3~6歳では、環境と脳の接点となる感覚が敏感になり、脳の発達を促しながら、知識を蓄積していきます。
モンテッソーリ教育では、さまざまな敏感期の発達を促す教具が用意されていますが、聴覚の発達を促す「雑音筒の活動」に取り組みました。
精神の成長を促す感覚器官
脳のハードウェアがつくられる幼児前期(0~3歳)は、見る、聴く、手や口を使って触るなど五感をフル回転させて、「運動」を行いながら、まわりの情報を積極的に「吸収」。
無意識の中で蓄積された情報が、将来の豊かな知識のベースになります。
これらの吸収した環境の情報は、幼児後期(3~6歳)で、意識的に理解されるようになるとともに、発達してきたいろいろな部分が統合されて、知性や人格の基礎が形成されます。
環境からの情報への理解を深めて知識にしていく中で、環境と脳の接点となる感覚器官が敏感になります。
「感覚の敏感期」である幼児後期(3~6歳)の子ども達に、感覚教育の必要性があるため、モンテッソーリ教育ではいろいろな教具が用意されています。
音の強さを確認する感覚教具「雑音筒」
モンテッソーリの活動では聴覚に対する教具はふたつあります。
- 音の強さを確認する「雑音筒」
- 音の高低を確認する「音感ベル」
リトミックで音の高低は学んでいるので、今回は「雑音筒」を取り入れることにしました。

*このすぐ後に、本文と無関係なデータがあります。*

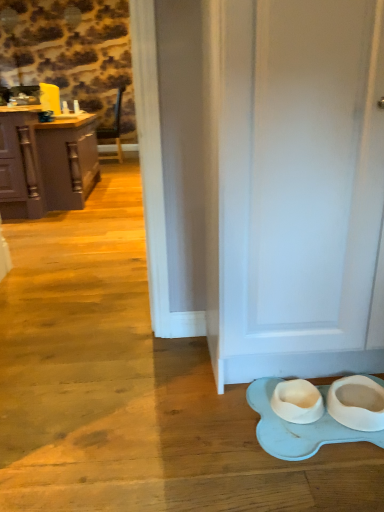 Question: Is white matte door at lower right aimed at matte gray cabinets at left?

Choices:
 (A) yes
 (B) no

Answer: (B)

Question: Considering the relative sizes of white matte door at lower right and matte gray cabinets at left in the image provided, is white matte door at lower right bigger than matte gray cabinets at left?

Choices:
 (A) no
 (B) yes

Answer: (A)

Question: Is white matte door at lower right positioned with its back to matte gray cabinets at left?

Choices:
 (A) no
 (B) yes

Answer: (A)

Question: From the image's perspective, is white matte door at lower right on matte gray cabinets at left?

Choices:
 (A) no
 (B) yes

Answer: (A)

Question: From a real-world perspective, is white matte door at lower right positioned under matte gray cabinets at left based on gravity?

Choices:
 (A) yes
 (B) no

Answer: (B)

Question: Can you confirm if white matte door at lower right is shorter than matte gray cabinets at left?

Choices:
 (A) yes
 (B) no

Answer: (B)

Question: Considering the relative positions of matte gray cabinets at left and white matte door at lower right in the image provided, is matte gray cabinets at left behind white matte door at lower right?

Choices:
 (A) no
 (B) yes

Answer: (B)

Question: Does matte gray cabinets at left have a larger size compared to white matte door at lower right?

Choices:
 (A) yes
 (B) no

Answer: (A)

Question: Is matte gray cabinets at left next to white matte door at lower right?

Choices:
 (A) no
 (B) yes

Answer: (A)

Question: From a real-world perspective, does matte gray cabinets at left stand above white matte door at lower right?

Choices:
 (A) no
 (B) yes

Answer: (A)

Question: Does matte gray cabinets at left have a smaller size compared to white matte door at lower right?

Choices:
 (A) yes
 (B) no

Answer: (B)

Question: From a real-world perspective, is matte gray cabinets at left located beneath white matte door at lower right?

Choices:
 (A) no
 (B) yes

Answer: (B)

Question: Based on their sizes in the image, would you say white matte door at lower right is bigger or smaller than matte gray cabinets at left?

Choices:
 (A) big
 (B) small

Answer: (B) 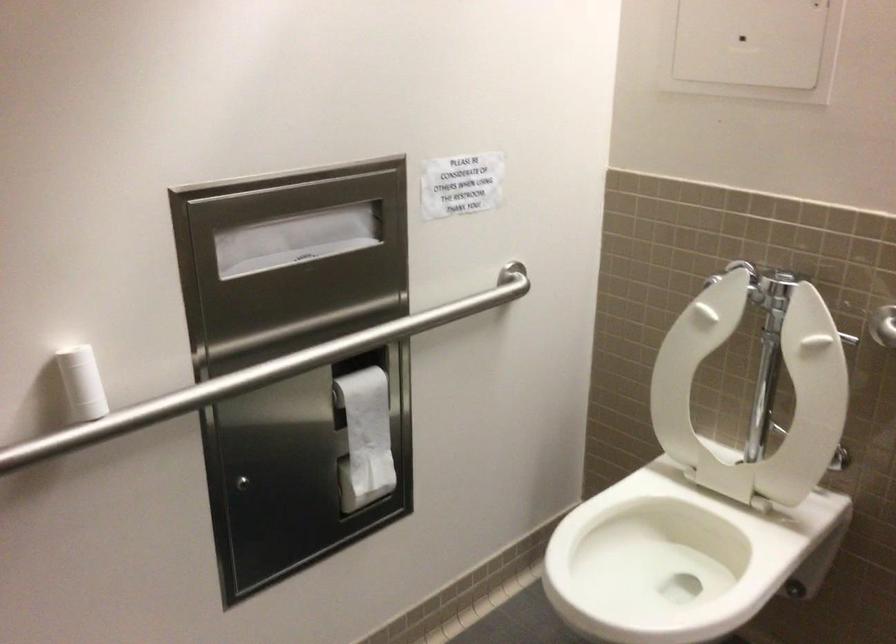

赤と緑のふたの円筒が6本ずつ入ったふたつの箱が用意されています。
6本の円筒の中に小石やお米など異なった材料が入っているので、振ったときに音の強さがそれぞれ変わります。
赤と緑の円筒で、それぞれセットになっているので、同じ強さの円筒がひとつずつ対になっています。
底に同じ大きさのまる印をつけているので、自分で合っているかどうか自分で確認できます。
- 音の強さが同じものを見つける
- 音の強さの順番に並べる
円筒を使ったこのような活動で、音の強さに対する理解を深めます。
雑音筒の製作
通常の教具は、中に異なった材料を入れた状態で封をしていますが、今回は円筒だけを入手したので、強さが変わるように中身の材料をいろいろ探しました。
振った時に、円筒の中で材料がぶつかって音が出ます。
音の強さが変わるのは
- 材料の大きさや重さ
- 材料の堅さ
次の4種類の材料でセットすることにしました。
- コーヒー粉(コーヒー豆を挽いたもの)
- お米
- 木製の玉
- ガラス製のおはじき
この順序で材料のサイズ(粒子径)は大きくなります。
木製の玉とガラス製のおはじきは同じぐらいの大きさですが、おはじきの方がガラス製で堅いので音は強くなります。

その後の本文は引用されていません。